__WORK TASK__:
When a line of the listing below has the string "evenwel" in it, copy that line.
- - - - - - -
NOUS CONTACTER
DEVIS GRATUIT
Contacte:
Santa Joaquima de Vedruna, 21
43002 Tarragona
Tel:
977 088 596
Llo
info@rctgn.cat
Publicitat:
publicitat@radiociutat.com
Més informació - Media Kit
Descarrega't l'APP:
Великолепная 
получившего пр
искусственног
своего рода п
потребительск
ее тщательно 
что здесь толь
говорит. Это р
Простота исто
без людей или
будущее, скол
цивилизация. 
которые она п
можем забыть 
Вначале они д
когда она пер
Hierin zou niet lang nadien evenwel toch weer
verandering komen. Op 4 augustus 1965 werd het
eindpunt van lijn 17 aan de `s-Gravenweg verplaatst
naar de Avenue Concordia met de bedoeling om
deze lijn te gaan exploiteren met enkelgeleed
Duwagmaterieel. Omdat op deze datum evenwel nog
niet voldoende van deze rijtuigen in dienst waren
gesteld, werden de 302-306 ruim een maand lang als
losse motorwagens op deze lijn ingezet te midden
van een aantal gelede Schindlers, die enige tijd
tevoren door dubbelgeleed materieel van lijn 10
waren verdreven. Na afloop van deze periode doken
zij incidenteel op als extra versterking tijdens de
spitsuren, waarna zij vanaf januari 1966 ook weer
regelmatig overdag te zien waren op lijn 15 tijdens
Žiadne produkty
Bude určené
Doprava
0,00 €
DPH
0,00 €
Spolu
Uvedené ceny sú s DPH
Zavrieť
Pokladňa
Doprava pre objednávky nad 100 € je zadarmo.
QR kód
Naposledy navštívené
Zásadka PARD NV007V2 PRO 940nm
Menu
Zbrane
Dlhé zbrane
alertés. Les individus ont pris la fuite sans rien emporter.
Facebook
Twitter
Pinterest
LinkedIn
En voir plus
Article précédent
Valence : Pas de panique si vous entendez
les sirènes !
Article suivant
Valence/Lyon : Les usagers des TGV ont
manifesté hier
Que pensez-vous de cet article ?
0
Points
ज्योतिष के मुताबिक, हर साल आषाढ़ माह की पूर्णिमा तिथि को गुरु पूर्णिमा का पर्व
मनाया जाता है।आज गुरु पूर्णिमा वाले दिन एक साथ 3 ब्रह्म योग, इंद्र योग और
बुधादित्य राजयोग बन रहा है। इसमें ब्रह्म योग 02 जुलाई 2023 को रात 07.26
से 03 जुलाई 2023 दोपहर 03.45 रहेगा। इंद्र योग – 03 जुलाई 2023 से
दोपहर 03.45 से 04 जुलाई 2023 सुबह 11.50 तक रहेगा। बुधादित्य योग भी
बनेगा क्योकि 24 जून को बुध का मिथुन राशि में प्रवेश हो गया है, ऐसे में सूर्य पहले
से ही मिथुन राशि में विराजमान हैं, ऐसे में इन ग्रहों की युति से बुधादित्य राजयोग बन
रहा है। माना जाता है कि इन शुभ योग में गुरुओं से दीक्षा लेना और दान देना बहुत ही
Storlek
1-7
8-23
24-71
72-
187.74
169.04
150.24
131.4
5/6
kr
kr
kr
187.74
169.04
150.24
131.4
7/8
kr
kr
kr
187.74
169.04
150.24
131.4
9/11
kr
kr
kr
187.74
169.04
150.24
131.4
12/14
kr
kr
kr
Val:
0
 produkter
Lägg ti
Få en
- - - - - - -
__ANSWER SPACE__:
Hierin zou niet lang nadien evenwel toch weer
Duwagmaterieel. Omdat op deze datum evenwel nog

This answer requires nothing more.